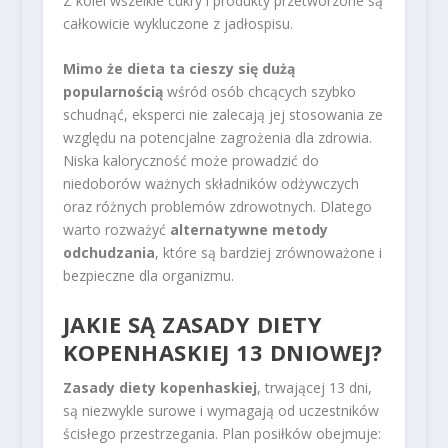
Z kolei wszelkie cukry i produkty przetworzone są
całkowicie wykluczone z jadłospisu.
Mimo że dieta ta cieszy się dużą
popularnością
wśród osób chcących szybko
schudnąć, eksperci nie zalecają jej stosowania ze
względu na potencjalne zagrożenia dla zdrowia.
Niska kaloryczność może prowadzić do
niedoborów ważnych składników odżywczych
oraz różnych problemów zdrowotnych. Dlatego
warto rozważyć
alternatywne metody
odchudzania
, które są bardziej zrównoważone i
bezpieczne dla organizmu.
JAKIE SĄ ZASADY DIETY
KOPENHASKIEJ 13 DNIOWEJ?
Zasady diety kopenhaskiej
, trwającej 13 dni,
są niezwykle surowe i wymagają od uczestników
ścisłego przestrzegania. Plan posiłków obejmuje:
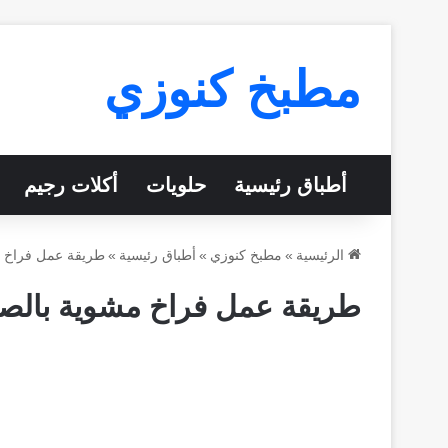
مطبخ كنوزي
أطباق رئيسية
حلويات
أكلات رجيم
الرئيسية
»
مطبخ كنوزي
»
أطباق رئيسية
»
طريقة عمل فراخ 
طريقة عمل فراخ مشوية بالص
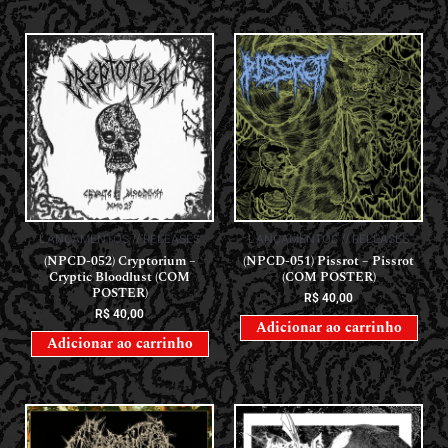
LANÇAMENTOS // RELEASES
LANÇAMENTOS // RELEASES
(NPCD-052) Cryptorium –
(NPCD-051) Pissrot – Pissrot
Cryptic Bloodlust (COM
(COM POSTER)
POSTER)
R$
40,00
R$
40,00
Adicionar ao carrinho
Adicionar ao carrinho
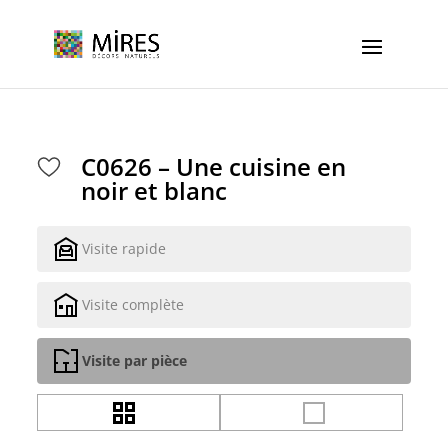
Cookies management panel
C0626 – Une cuisine en
noir et blanc
Visite rapide
Visite complète
Visite par pièce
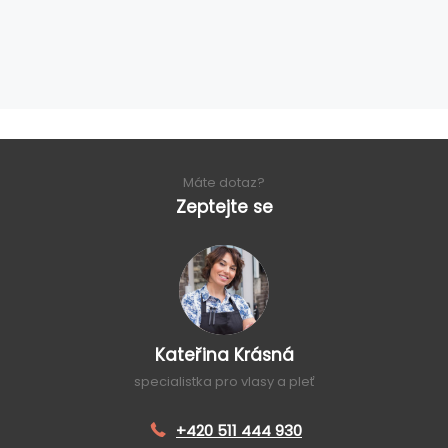
Máte dotaz?
Zeptejte se
Kateřina Krásná
specialistka pro vlasy a pleť
+420 511 444 930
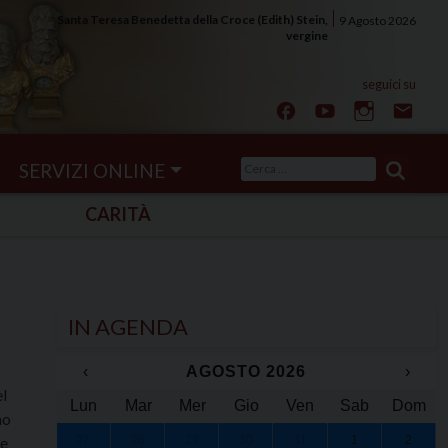
Santa Teresa Benedetta della Croce (Edith) Stein,
9 Agosto 2026
vergine
Ricerca
SERVIZI ONLINE
per:
CARITÀ
IN AGENDA
‹
AGOSTO 2026
›
el
Lun
Mar
Mer
Gio
Ven
Sab
Dom
mo
he
27
28
29
30
31
1
2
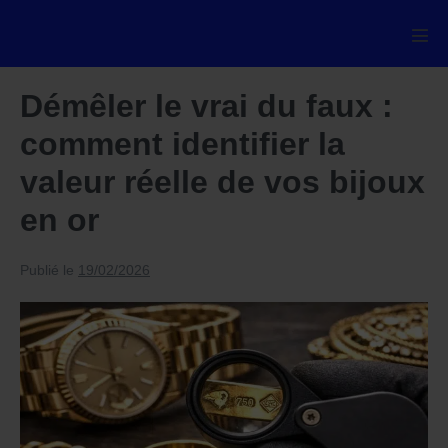
Aller
au
basc
le
contenu
men
Démêler le vrai du faux :
comment identifier la
valeur réelle de vos bijoux
en or
Publié le
19/02/2026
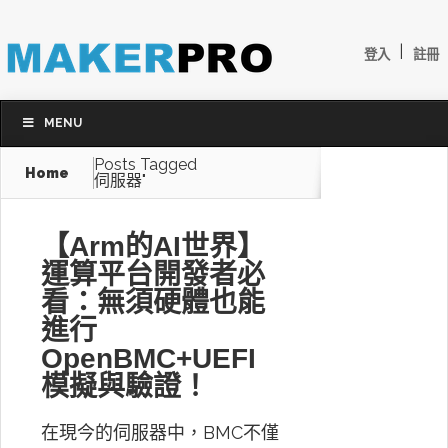
|
登入
註冊
MENU
Posts Tagged
Home
伺服器"
【Arm的AI世界】
運算平台開發者必
看：無須硬體也能
進行
OpenBMC+UEFI
模擬與驗證！
在現今的伺服器中，BMC不僅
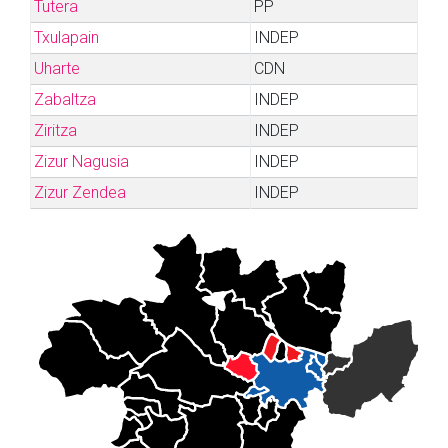
Tutera
PP
Txulapain
INDEP
Uharte
CDN
Zabaltza
INDEP
Ziritza
INDEP
Zizur Nagusia
INDEP
Zizur Zendea
INDEP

========

REQUIRED WORK
Output the material word for word, and keep the pictures out.

THE ANSWER
Z kolei wszelkie cukry i produkty przetworzone są
całkowicie wykluczone z jadłospisu.
Mimo że dieta ta cieszy się dużą
popularnością
wśród osób chcących szybko
schudnąć, eksperci nie zalecają jej stosowania ze
względu na potencjalne zagrożenia dla zdrowia.
Niska kaloryczność może prowadzić do
niedoborów ważnych składników odżywczych
oraz różnych problemów zdrowotnych. Dlatego
warto rozważyć
alternatywne metody
odchudzania
, które są bardziej zrównoważone i
bezpieczne dla organizmu.
JAKIE SĄ ZASADY DIETY
KOPENHASKIEJ 13 DNIOWEJ?
Zasady diety kopenhaskiej
, trwającej 13 dni,
są niezwykle surowe i wymagają od uczestników
ścisłego przestrzegania. Plan posiłków obejmuje:
مطبخ كنوزي
أطباق رئيسية
حلويات
أكلات رجيم
الرئيسية
»
مطبخ كنوزي
»
أطباق رئيسية
»
طريقة عمل فراخ 
طريقة عمل فراخ مشوية بالص
LANÇAMENTOS // RELEASES
LANÇAMENTOS // RELEASES
(NPCD-052) Cryptorium –
(NPCD-051) Pissrot – Pissrot
Cryptic Bloodlust (COM
(COM POSTER)
POSTER)
R$
40,00
R$
40,00
Adicionar ao carrinho
Adicionar ao carrinho
Cookies management panel
C0626 – Une cuisine en
noir et blanc
Visite rapide
Visite complète
Visite par pièce
Máte dotaz?
Zeptejte se
Kateřina Krásná
specialistka pro vlasy a pleť
+420 511 444 930
Santa Teresa Benedetta della Croce (Edith) Stein,
9 Agosto 2026
vergine
Ricerca
SERVIZI ONLINE
per:
CARITÀ
IN AGENDA
‹
AGOSTO 2026
›
el
Lun
Mar
Mer
Gio
Ven
Sab
Dom
mo
he
27
28
29
30
31
1
2
Aller
au
basc
le
contenu
men
Démêler le vrai du faux :
comment identifier la
valeur réelle de vos bijoux
en or
Publié le
19/02/2026
|
登入
註冊
MENU
Posts Tagged
Home
伺服器"
【Arm的AI世界】
運算平台開發者必
看：無須硬體也能
進行
OpenBMC+UEFI
模擬與驗證！
在現今的伺服器中，BMC不僅
Tutera
PP
Txulapain
INDEP
Uharte
CDN
Zabaltza
INDEP
Ziritza
INDEP
Zizur Nagusia
INDEP
Zizur Zendea
INDEP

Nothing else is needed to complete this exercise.